# Clinton River Water Levels



## Maverick1 (Jan 28, 2009)

Has anyone noticed the water levels on the Clinton recently? There has been a steady decline with the lack of rain over the last week or so, but from Saturday night to Sunday morning it dropped allot.

Fishing was great on Saturday with over a dozen fished hooked in my group alone and then Sunday struck and we only hooked up with 5. Still a good day on the Clinton, but the more disturbing part was the ammount of exposed "fresh" redds from Saturday. We had fish working redds hard most of the day Saturday and those same redds were in 2-3 inches of water on Sunday if not completely dry. 

This is completely killing any chances of natural reproduction, which is one of the goals in stocking this river. Who is monitoring this upstream and making the call to close the dams. Not only is it going to push what fish are left back out into the lake fast, it's has now contributed to ruining the chances of a succesful reproduction year. The Clinton has enough other issues to worry about without adding this to the mix. 

Very Concerned.


----------



## Maverick1 (Jan 28, 2009)




----------



## The Downstream Drift (Feb 27, 2010)

There is a group that has begun meetings to figure out how to properly control the upstream lake levels and keep the downstream sections of the river at a safe level as well. There are many lake associations that are involved with this as well as communities in the lower sections of the river. Coming to a shared conclusion will be difficult but the issue is being heavily looked at.

I would suggest that all of you who are concerned with our downstream levels to speak up and be heard by your community officials. There are groups from the lake associations that have the support of all of the property owners on each lake. Getting more people involved from the downstream section helps with our point on maintaining river levels.


----------



## Maverick1 (Jan 28, 2009)

Bad just got worse. 

Since Saturday the river has dropped over 9 inches and continues to fall. For all of you that fished this last weekend and saw fish on redds, downstream from Yates. Those spawning beds are now dry or to warm to support reproduction. 

What does this mean? Well, runs in the next 2-3 years will now suffer and the substainial ammount of money that the DNR has spent stocking this trib to once again estblish a naturally reproducing run of steelhead in now ruined this year.

For those of you who don't care about the reprodutive aspect of this fishery, it also means that the run will be ending a few weeks early this year. Last week we were showing signs it would continue well into the first part of May. Now you'll be lucky to hook fish after this week as they will all be dropping back into the big water due to the warming effect the low water is having on the river.
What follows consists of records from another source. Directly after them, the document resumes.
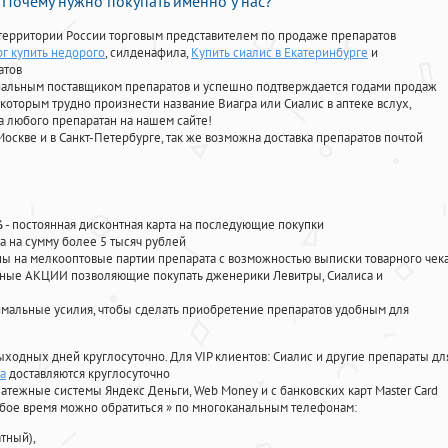
Почему нужно покупать именно у нас?
территории России торговым представителем по продаже препаратов
г купить недорого
, силденафила
,
Купить сиалис в Екатеринбурге
и
атов
циальным поставщиком препаратов и успешно подтверждается годами продаж
 которым трудно произнести название Виагра или Сиалис в аптеке вслух,
 любого препаратан на нашем сайте!
Москве и в Санкт-Петербурге, так же возможна доставка препаратов почтой
%
- постоянная дисконтная карта на последующие покупки
а на сумму более 5 тысяч рублей
 на мелкооптовые партии препарата с возможностью выписки товарного чек
личные АКЦИИ позволяющие покупать дженерики Левитры, Сиалиса и
мальные усилия, чтобы сделать приобретение препаратов удобным для
ыходных дней круглосуточно. Для VIP клиентов: Сиалис и другие препараты дл
а
доставляются круглосуточно
атежные системы Яндекс Деньги, Web Money и с банковских карт Master Card
юбое время можно обратиться
»
по многоканальным телефонам:
тный),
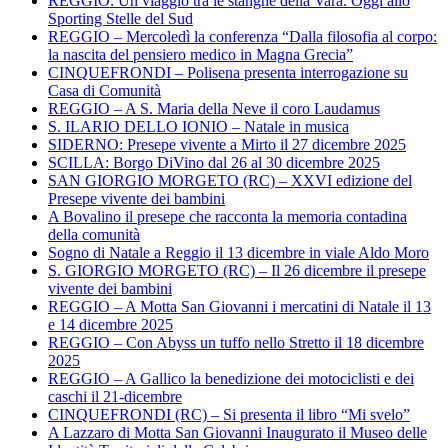
REGGIO: Un viaggio tra le stanghe della Vara. Oggi allo
Sporting Stelle del Sud
REGGIO – Mercoledì la conferenza “Dalla filosofia al corpo:
la nascita del pensiero medico in Magna Grecia”
CINQUEFRONDI – Polisena presenta interrogazione su
Casa di Comunità
REGGIO – A S. Maria della Neve il coro Laudamus
S. ILARIO DELLO IONIO – Natale in musica
SIDERNO: Presepe vivente a Mirto il 27 dicembre 2025
SCILLA: Borgo DiVino dal 26 al 30 dicembre 2025
SAN GIORGIO MORGETO (RC) – XXVI edizione del
Presepe vivente dei bambini
A Bovalino il presepe che racconta la memoria contadina
della comunità
Sogno di Natale a Reggio il 13 dicembre in viale Aldo Moro
S. GIORGIO MORGETO (RC) – Il 26 dicembre il presepe
vivente dei bambini
REGGIO – A Motta San Giovanni i mercatini di Natale il 13
e 14 dicembre 2025
REGGIO – Con Abyss un tuffo nello Stretto il 18 dicembre
2025
REGGIO – A Gallico la benedizione dei motociclisti e dei
caschi il 21-dicembre
CINQUEFRONDI (RC) – Si presenta il libro “Mi svelo”
A Lazzaro di Motta San Giovanni Inaugurato il Museo delle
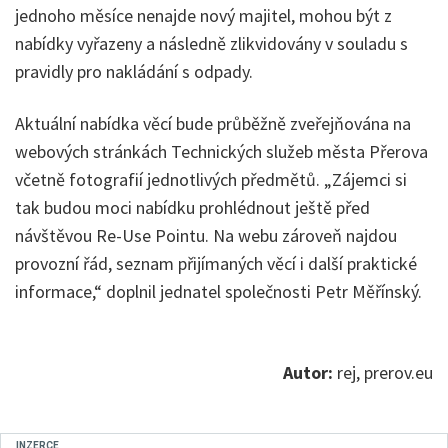
jednoho měsíce nenajde nový majitel, mohou být z
nabídky vyřazeny a následně zlikvidovány v souladu s
pravidly pro nakládání s odpady.
Aktuální nabídka věcí bude průběžně zveřejňována na
webových stránkách Technických služeb města Přerova
včetně fotografií jednotlivých předmětů. „Zájemci si
tak budou moci nabídku prohlédnout ještě před
návštěvou Re-Use Pointu. Na webu zároveň najdou
provozní řád, seznam přijímaných věcí i další praktické
informace,“ doplnil jednatel společnosti Petr Měřínský.
Autor:
rej, prerov.eu
INZERCE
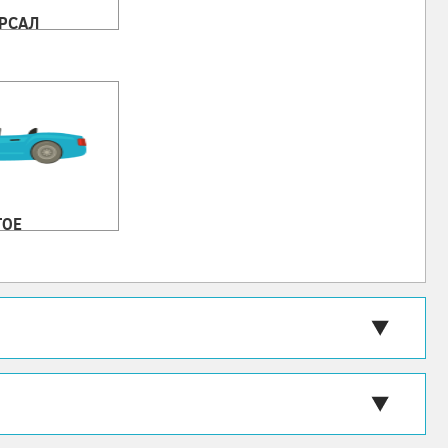
РСАЛ
ГОЕ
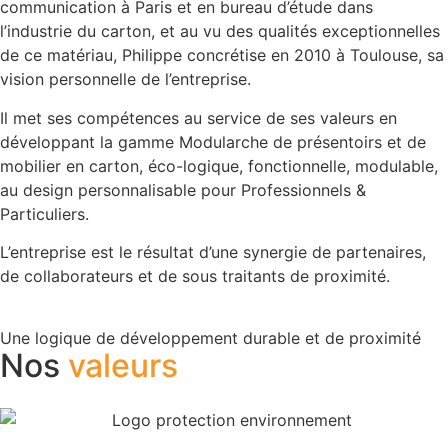
communication à Paris et en bureau d’étude dans
l’industrie du carton, et au vu des qualités exceptionnelles
de ce matériau, Philippe concrétise en 2010 à Toulouse, sa
vision personnelle de l’entreprise.
Il met ses compétences au service de ses valeurs en
développant la gamme Modularche de présentoirs et de
mobilier en carton, éco-logique, fonctionnelle, modulable,
au design personnalisable pour Professionnels &
Particuliers.
L’entreprise est le résultat d’une synergie de partenaires,
de collaborateurs et de sous traitants de proximité.
Une logique de développement durable et de proximité
Nos
valeurs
Please call you local officials and make a complaint! This needs to be stopped.


















http://waterdata.usgs.gov/nwisweb/graph?agency_cd=USGS&site_no=04161820&parm_cd=00060&period=7


----------



## JimP (Feb 8, 2002)

Until recently I lived only a couple miles from Yates for 35 years.
The same problem occured back in the mid 80's...dry as a bone for lon-n-g stretches. 
I put it to postive use by going down my regular treks with a Polaroid camera and recording the major holes, major snags and obstructions in them for several long sections throughout the system. That big run under Avon road is an example...also the pockets below the dam. The bridge at Utica Rd...all the way to around 16 mile whever there was access.
I put together a diary/catalog/map and it was very beneficial later when the waters were back up to or over normal. Took over 70 shots, ran out of $ film money.
Nowadays with digital cameras it should be even easier to set up a personal diary of sorts.
The river changes to be sure, and obstructions are always moving, but big features are usually stable for several seasons.

Love to have bottom pics like that up and down here at the PM, LM and BM


----------



## Maverick1 (Jan 28, 2009)

There are definately advantages to low water levels (River Clean Ups, Log Jam Removal, River Documentation...ect) 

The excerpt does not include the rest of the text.